Study material
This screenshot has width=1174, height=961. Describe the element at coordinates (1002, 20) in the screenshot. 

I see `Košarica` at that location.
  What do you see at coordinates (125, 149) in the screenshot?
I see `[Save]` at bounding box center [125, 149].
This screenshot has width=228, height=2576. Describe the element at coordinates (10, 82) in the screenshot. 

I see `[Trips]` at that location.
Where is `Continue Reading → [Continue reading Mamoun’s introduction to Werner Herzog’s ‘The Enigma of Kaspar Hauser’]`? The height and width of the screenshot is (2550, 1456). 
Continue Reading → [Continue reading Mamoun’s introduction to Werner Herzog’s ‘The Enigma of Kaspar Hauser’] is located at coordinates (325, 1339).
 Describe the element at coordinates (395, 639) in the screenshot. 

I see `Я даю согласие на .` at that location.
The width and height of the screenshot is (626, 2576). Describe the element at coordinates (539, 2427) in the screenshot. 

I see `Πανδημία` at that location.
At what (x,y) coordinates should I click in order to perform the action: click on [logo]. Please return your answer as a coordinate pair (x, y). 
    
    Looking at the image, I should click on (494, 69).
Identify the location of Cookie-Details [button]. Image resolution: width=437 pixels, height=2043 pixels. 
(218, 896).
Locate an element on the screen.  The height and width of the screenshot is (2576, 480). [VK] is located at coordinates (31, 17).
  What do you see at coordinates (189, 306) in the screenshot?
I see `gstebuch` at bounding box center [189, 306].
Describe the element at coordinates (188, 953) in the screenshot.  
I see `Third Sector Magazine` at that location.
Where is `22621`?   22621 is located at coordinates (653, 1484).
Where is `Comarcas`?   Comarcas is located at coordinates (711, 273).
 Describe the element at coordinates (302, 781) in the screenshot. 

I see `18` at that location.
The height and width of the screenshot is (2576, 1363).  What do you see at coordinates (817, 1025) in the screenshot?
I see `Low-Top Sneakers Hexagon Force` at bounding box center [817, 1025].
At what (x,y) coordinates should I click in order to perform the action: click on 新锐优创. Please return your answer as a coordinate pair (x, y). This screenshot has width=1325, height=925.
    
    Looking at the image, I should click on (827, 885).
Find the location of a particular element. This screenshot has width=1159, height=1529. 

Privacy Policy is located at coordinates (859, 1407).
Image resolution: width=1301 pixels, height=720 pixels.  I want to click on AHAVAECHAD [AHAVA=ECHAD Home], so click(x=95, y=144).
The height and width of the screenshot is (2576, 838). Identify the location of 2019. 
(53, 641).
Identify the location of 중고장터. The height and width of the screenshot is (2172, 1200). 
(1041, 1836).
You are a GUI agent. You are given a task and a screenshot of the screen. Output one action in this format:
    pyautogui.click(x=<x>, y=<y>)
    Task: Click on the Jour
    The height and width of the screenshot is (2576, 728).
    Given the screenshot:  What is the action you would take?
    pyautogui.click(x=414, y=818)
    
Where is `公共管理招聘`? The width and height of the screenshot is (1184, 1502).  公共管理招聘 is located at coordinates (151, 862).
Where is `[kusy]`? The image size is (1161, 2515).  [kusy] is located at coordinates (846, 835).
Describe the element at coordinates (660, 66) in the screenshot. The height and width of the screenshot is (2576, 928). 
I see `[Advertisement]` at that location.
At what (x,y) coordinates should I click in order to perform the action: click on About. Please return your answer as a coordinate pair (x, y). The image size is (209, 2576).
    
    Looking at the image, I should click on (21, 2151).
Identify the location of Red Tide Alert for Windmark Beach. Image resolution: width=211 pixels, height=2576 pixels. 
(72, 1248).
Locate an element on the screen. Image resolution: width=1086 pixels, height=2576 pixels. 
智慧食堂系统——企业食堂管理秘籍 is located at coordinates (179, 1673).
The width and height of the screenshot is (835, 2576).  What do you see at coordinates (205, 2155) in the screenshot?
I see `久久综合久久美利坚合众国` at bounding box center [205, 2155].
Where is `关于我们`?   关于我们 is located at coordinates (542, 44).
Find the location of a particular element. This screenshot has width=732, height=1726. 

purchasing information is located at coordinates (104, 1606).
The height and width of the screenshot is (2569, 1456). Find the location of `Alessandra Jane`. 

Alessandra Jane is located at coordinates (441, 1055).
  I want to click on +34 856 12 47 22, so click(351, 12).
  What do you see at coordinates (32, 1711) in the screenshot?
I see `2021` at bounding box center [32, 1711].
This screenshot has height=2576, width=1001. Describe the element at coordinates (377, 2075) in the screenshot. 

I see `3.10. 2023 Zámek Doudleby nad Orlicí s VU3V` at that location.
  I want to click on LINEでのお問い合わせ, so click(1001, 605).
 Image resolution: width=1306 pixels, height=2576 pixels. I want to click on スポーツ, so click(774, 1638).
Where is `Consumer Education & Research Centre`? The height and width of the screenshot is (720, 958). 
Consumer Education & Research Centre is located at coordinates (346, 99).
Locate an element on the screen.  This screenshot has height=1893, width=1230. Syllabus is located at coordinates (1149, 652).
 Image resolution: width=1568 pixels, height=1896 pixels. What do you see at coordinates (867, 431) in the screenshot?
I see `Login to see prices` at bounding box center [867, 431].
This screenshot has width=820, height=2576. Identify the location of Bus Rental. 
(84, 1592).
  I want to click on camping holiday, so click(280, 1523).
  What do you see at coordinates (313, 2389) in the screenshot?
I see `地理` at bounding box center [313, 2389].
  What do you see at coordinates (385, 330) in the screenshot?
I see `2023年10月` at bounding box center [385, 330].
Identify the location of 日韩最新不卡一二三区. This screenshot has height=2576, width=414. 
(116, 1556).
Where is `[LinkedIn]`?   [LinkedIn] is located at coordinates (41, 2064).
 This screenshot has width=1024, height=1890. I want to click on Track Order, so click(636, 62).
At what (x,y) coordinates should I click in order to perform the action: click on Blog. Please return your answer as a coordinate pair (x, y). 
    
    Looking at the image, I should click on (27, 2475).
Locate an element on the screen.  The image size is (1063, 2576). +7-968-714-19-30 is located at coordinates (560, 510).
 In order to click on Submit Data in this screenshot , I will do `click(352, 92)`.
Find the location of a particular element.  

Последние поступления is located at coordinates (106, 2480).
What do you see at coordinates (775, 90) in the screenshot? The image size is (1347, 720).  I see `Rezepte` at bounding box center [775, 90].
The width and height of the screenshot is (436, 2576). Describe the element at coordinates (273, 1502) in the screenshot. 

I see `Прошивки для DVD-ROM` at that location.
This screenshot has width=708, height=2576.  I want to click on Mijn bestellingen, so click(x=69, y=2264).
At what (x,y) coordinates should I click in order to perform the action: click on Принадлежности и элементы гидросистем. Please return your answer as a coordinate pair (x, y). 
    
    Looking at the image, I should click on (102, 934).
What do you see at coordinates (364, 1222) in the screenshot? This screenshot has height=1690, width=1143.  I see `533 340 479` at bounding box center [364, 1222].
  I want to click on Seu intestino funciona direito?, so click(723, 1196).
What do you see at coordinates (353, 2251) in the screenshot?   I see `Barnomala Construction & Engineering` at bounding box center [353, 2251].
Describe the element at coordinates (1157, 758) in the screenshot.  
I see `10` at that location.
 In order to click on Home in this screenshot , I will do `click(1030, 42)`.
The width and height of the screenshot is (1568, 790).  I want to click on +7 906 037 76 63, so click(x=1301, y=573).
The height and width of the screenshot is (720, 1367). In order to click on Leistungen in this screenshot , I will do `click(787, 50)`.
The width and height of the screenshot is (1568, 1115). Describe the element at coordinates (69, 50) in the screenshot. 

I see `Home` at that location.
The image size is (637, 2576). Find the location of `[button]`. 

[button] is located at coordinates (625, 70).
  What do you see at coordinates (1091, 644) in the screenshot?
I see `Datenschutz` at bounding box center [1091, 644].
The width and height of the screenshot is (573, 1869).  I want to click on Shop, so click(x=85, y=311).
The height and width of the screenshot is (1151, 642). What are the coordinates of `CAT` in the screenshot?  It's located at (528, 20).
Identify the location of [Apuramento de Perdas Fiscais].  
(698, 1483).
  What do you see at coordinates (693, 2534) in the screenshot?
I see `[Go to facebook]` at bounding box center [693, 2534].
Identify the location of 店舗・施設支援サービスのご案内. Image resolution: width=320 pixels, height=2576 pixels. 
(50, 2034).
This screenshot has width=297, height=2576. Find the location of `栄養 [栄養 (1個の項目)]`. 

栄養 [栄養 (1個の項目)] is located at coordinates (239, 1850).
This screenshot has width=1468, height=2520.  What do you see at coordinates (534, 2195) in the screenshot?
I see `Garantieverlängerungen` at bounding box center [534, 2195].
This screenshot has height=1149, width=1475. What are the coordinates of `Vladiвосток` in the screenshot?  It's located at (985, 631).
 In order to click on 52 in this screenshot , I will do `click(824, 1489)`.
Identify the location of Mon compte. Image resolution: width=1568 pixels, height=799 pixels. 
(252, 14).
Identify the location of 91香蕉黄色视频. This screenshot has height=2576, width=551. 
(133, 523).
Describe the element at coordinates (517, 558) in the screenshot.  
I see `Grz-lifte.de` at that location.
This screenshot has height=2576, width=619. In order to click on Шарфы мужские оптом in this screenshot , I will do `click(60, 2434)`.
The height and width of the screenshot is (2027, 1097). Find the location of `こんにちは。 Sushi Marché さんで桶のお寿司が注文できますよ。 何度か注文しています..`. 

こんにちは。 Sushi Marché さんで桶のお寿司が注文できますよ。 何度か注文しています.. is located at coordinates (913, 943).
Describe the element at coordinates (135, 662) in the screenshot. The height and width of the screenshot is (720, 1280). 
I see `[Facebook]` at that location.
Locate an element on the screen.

Try it
Please transcribe only the lines in the records above running from the line that has "You are a GUI" through the line that has "The height and width of the screenshot is (2576, 728).", both included, exactly as they appear.

Your response
You are a GUI agent. You are given a task and a screenshot of the screen. Output one action in this format:
    pyautogui.click(x=<x>, y=<y>)
    Task: Click on the Jour
    The height and width of the screenshot is (2576, 728).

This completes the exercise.